Children with B-cell non-Hodgkin lymphoma (B-NHL) have an excellent chance of survival, however, current clinical risk stratification places as many as half of patients in a high-risk group receiving very intensive chemo-immunotherapy. TP53 alterations are associated with adverse outcome in many malignancies; however, whilst common in paediatric B-NHL, their utility as a risk classifier is unknown. We evaluated the clinical significance of TP53 abnormalities (mutations, deletion and/or copy number neutral loss of heterozygosity) in a large UK paediatric B-NHL cohort and determined their impact on survival. TP53 abnormalities were present in 54.7% of cases and were independently associated with a significantly inferior survival compared to those without a TP53 abnormality (PFS 70.0% vs 100%, p < 0.001, OS 78.0% vs 100%, p = 0.002). Moreover, amongst patients clinically defined as high-risk (stage III with high LDH or stage IV), those without a TP53 abnormality have superior survival compared to those with TP53 abnormalities (PFS 100% vs 55.6%, p = 0.005, OS 100% vs 66.7%, p = 0.019). Biallelic TP53 abnormalities were either maintained from the presentation or acquired at progression in all paired diagnosis/progression Burkitt lymphoma cases. TP53 abnormalities thus define clinical risk groups within paediatric B-NHL and offer a novel molecular risk stratifier, allowing more personalised treatment protocols.

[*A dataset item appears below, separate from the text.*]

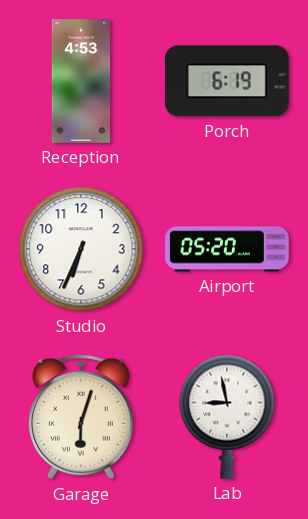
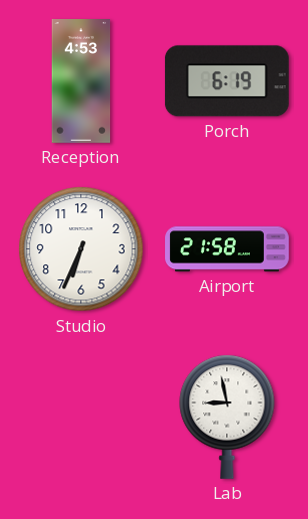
Airport: 05:20 -> 21:58
Garage: 6:03 -> none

患有 B 细胞非霍奇金淋巴瘤 (B-NHL) 的儿童有极好的生存机会，但是，目前的临床风险分层将多达一半的患者置于接受非常强化的化学免疫治疗的高危人群中。TP53改变与许多恶性肿瘤的不良结果有关；然而，虽然在儿科 B-NHL 中很常见，但它们作为风险分类器的效用尚不清楚。我们在大型英国儿科 B-NHL 队列中评估了TP53异常（突变、缺失和/或拷贝数中性杂合性丢失）的临床意义，并确定了它们对生存的影响。TP53异常出现在 54.7% 的病例中，并且与没有TP53异常（PFS 70.0% 对 100%，p  < 0.001，OS 78.0% 对 100%，p  = 0.002）。此外，在临床定义为高风险（高 LDH 的 III 期或 IV 期）的患者中，与 TP53 异常的患者相比，没有TP53异常的患者具有更高的生存率（ PFS 100% 对 55.6%，p  = 0.005，OS 100%对比 66.7%，p  = 0.019）。在所有成对的诊断/进展伯基特淋巴瘤病例中，双等位基因TP53异常要么从表现开始维持，要么在进展时获得。TP53因此，异常定义了儿科 B-NHL 中的临床风险组，并提供了一种新的分子风险分层器，允许更个性化的治疗方案。